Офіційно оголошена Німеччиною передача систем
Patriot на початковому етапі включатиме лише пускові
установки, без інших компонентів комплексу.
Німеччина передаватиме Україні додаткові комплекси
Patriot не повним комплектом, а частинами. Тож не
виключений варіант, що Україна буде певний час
════════════════════
_Problem description:_
Reproduce every record word for word.

_Answer area:_
Офіційно оголошена Німеччиною передача систем
Patriot на початковому етапі включатиме лише пускові
установки, без інших компонентів комплексу.
Німеччина передаватиме Україні додаткові комплекси
Patriot не повним комплектом, а частинами. Тож не
виключений варіант, що Україна буде певний час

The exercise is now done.